>>>
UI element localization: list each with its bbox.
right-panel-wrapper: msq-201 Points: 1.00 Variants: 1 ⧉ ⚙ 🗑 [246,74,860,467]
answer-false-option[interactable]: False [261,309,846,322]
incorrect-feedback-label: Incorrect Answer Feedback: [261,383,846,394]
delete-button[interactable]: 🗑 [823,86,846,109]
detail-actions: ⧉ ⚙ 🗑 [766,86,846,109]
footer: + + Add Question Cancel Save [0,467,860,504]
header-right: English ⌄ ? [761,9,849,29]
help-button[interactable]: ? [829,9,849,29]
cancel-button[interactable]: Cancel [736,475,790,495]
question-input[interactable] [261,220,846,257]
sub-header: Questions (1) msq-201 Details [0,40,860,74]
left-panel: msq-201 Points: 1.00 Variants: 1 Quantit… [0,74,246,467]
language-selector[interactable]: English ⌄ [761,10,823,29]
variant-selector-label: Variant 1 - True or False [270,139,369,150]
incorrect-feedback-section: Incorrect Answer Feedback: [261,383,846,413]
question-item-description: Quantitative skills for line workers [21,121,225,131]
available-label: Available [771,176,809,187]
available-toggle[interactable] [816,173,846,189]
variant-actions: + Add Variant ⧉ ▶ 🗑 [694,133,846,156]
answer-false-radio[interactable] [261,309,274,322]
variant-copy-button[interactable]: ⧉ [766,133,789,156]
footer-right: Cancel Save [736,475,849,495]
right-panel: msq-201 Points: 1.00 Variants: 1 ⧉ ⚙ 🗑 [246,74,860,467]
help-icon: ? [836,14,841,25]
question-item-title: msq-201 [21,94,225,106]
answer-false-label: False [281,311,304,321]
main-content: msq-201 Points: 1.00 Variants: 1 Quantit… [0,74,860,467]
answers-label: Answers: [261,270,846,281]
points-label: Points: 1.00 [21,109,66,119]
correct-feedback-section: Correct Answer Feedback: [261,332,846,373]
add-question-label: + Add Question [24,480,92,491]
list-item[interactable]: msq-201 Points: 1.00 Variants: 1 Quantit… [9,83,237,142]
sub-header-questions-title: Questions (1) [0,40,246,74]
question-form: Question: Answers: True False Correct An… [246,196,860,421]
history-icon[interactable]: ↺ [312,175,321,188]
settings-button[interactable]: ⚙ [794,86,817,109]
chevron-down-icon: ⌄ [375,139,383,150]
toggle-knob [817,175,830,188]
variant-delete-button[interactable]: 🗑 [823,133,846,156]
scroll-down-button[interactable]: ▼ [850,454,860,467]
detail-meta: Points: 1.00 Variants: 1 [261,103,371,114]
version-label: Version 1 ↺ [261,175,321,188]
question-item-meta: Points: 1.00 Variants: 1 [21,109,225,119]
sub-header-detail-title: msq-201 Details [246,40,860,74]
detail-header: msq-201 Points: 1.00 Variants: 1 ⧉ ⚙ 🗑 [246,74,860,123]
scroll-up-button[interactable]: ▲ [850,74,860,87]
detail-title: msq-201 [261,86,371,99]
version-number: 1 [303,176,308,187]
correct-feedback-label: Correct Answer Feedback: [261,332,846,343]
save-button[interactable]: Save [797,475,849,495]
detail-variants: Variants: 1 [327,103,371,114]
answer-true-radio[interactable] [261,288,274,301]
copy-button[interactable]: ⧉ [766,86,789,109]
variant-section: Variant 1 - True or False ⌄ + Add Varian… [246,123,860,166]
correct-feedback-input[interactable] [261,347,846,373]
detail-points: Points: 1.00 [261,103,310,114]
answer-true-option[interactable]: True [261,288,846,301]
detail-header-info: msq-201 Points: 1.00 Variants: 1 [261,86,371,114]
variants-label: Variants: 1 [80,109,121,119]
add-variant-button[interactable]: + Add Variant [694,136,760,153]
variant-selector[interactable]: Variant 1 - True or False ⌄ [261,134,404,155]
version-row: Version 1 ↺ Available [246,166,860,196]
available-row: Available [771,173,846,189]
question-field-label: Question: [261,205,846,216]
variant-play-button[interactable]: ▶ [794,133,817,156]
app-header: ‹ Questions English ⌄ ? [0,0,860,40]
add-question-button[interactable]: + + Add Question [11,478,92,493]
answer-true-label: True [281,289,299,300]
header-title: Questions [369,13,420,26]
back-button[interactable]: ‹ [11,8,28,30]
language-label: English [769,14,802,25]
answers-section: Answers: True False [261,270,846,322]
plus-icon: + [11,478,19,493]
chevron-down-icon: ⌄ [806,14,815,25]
<<<
>>>
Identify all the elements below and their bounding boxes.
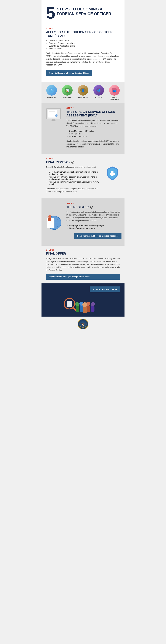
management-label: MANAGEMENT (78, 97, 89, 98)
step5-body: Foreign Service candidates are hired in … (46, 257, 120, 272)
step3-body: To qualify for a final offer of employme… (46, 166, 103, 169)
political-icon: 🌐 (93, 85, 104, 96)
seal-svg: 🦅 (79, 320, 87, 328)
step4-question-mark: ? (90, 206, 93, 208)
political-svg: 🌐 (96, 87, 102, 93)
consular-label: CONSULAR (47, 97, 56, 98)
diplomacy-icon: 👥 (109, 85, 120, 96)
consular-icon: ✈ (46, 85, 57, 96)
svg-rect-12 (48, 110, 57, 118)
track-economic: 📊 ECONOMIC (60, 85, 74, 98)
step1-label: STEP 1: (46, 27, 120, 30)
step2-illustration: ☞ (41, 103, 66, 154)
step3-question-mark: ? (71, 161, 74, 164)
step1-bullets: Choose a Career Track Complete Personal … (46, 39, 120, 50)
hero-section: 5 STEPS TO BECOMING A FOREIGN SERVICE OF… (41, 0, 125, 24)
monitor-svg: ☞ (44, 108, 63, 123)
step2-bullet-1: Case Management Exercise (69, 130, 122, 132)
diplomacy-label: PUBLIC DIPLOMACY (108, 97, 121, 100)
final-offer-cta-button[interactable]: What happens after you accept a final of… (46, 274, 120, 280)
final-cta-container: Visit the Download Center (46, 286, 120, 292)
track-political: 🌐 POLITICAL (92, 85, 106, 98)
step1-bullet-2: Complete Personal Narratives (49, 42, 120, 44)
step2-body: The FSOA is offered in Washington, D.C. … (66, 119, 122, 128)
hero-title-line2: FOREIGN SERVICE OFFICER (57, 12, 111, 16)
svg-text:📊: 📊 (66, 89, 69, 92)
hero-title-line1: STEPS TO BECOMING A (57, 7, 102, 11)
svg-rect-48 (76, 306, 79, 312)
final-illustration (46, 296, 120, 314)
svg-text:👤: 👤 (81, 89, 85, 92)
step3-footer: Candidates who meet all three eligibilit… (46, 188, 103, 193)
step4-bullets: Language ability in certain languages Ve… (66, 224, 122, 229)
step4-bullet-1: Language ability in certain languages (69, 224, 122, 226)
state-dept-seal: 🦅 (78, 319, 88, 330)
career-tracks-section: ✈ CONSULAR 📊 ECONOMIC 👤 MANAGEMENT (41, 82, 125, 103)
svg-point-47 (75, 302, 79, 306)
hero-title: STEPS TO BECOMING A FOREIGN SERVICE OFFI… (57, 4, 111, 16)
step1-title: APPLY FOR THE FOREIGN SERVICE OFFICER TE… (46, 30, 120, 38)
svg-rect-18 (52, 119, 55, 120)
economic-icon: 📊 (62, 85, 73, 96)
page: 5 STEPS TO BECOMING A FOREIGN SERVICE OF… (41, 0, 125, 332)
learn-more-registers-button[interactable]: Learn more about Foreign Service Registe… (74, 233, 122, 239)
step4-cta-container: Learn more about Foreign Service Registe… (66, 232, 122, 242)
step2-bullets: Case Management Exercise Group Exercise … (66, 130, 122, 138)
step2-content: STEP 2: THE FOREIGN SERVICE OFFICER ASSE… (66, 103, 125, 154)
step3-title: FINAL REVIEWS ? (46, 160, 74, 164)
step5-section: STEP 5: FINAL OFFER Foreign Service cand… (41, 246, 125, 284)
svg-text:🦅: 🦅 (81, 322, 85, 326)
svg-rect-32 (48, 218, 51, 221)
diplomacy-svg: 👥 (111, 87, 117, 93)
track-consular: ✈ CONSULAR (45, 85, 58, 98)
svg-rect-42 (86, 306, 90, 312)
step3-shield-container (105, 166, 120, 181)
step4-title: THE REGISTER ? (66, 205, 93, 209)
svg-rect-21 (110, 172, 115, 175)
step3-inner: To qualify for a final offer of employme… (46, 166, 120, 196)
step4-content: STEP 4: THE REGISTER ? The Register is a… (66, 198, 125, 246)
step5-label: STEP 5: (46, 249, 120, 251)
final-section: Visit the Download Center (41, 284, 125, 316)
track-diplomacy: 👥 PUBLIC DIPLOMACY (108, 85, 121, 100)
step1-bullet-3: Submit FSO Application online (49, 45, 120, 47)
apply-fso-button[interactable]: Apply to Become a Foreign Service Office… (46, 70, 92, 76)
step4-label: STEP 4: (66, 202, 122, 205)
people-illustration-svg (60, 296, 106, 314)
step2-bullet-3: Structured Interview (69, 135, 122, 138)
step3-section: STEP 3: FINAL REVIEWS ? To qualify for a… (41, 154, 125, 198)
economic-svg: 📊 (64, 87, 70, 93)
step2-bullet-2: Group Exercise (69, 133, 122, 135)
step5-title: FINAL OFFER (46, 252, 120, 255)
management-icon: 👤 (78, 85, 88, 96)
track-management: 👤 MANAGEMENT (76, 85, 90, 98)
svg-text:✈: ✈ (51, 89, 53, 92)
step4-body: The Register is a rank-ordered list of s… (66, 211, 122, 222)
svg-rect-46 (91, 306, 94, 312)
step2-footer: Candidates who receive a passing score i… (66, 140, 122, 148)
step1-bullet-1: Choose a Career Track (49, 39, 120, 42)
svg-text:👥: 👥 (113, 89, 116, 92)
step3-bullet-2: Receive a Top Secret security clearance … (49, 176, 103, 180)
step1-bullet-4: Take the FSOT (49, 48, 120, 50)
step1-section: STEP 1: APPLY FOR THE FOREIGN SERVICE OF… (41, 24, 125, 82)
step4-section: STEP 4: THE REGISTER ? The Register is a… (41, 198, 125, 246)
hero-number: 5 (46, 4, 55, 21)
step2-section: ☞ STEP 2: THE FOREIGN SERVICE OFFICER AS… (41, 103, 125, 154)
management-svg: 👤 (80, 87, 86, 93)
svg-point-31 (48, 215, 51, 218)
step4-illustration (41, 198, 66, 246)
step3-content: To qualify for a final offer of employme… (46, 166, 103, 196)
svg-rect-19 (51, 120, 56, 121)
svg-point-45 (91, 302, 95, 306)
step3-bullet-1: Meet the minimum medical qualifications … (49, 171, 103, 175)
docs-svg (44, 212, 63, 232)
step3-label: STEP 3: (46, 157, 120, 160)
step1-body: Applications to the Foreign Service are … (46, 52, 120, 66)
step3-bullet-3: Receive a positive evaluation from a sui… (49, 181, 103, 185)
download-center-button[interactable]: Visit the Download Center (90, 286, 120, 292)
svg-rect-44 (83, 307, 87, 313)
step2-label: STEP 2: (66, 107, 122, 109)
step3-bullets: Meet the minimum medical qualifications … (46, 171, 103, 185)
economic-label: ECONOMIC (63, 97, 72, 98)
<<<
Scan the lines above, and whenever one holds the string "English", copy it.

header-right: English ⌄ ? [761,9,849,29]
language-selector[interactable]: English ⌄ [761,10,823,29]
app-header: ‹ Questions English ⌄ ? [0,0,860,40]
language-label: English [769,14,802,25]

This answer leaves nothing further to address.